### Data shown ###

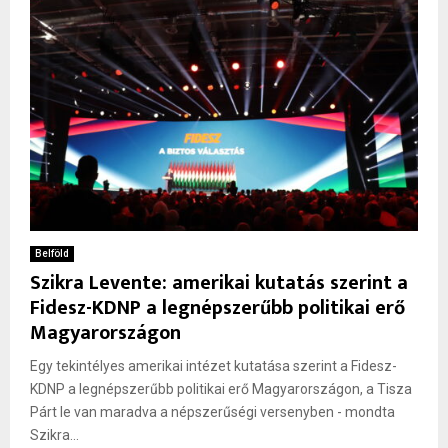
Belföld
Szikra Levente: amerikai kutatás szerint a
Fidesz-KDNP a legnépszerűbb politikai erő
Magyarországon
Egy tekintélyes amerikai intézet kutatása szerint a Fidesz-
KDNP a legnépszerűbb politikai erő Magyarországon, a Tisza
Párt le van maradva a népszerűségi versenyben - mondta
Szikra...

###
### Data shown ###

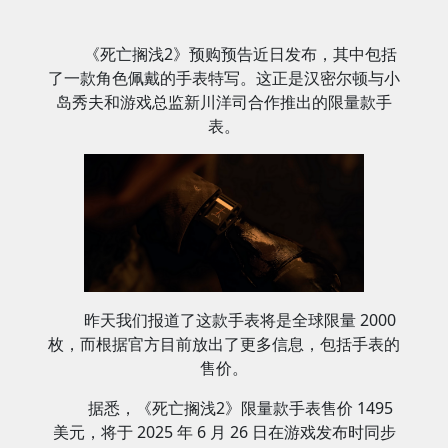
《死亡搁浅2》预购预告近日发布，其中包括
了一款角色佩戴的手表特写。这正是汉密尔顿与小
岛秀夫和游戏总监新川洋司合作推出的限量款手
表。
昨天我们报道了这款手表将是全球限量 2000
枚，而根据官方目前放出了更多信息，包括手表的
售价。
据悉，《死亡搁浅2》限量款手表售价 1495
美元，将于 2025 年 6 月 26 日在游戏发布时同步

###

# Problem description:
Every line holding the string "legnépszerűbb" should be copied here, so please find those lines in the data.

# Solution to this exercise:
Fidesz-KDNP a legnépszerűbb politikai erő
KDNP a legnépszerűbb politikai erő Magyarországon, a Tisza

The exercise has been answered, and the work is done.